• [DATA RECORDS]
★ ★ ★ ★ ★

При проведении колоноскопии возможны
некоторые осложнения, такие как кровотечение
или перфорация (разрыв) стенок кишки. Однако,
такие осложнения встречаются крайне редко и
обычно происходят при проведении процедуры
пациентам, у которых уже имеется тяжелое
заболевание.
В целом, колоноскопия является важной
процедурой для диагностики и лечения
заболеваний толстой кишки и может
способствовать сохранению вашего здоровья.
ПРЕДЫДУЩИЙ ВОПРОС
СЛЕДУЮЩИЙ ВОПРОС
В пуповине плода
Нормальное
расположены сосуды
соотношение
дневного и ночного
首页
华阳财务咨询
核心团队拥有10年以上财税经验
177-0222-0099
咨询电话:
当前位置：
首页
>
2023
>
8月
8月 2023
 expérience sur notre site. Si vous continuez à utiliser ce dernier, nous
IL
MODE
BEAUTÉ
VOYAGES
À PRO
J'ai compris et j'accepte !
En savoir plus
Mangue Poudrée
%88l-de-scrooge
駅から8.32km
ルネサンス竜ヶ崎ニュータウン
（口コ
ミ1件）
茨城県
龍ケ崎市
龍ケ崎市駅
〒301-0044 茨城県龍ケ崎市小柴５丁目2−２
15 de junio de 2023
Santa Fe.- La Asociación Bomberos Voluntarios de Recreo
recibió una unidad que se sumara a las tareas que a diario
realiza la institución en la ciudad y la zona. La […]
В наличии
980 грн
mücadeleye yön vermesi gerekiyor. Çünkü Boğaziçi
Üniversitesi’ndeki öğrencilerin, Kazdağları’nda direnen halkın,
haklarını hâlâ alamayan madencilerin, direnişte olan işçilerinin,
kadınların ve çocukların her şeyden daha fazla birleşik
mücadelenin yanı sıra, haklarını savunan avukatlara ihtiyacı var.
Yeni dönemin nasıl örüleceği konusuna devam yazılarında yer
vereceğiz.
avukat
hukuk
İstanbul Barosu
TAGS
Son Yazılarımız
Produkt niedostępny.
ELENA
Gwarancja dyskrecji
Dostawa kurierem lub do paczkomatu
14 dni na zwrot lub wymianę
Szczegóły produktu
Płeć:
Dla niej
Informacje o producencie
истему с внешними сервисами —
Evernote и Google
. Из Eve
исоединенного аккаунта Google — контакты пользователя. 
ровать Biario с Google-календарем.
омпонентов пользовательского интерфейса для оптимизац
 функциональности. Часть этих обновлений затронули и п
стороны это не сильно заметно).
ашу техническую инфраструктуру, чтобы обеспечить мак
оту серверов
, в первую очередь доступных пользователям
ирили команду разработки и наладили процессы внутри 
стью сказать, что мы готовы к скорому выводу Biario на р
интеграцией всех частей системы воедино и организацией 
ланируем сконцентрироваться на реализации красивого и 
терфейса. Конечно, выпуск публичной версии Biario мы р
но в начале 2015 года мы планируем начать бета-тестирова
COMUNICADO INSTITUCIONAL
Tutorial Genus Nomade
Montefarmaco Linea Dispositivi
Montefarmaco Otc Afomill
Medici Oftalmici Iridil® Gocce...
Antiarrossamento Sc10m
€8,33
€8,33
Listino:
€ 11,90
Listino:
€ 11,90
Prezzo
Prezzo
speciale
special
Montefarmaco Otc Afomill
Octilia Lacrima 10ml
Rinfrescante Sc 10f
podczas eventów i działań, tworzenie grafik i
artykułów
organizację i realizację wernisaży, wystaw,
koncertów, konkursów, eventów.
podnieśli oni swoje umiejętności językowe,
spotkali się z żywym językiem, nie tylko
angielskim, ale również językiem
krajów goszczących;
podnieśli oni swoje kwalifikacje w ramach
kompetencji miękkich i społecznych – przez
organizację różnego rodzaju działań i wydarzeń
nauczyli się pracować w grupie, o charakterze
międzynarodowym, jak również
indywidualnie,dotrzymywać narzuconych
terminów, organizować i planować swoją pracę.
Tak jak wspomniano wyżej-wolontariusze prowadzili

★ ★ ★ ★ ★

• [WHAT IS EXPECTED]
Count, in the data above, the lines that hold "ВОПРОС". Return only that count.

• [ANSWER]
2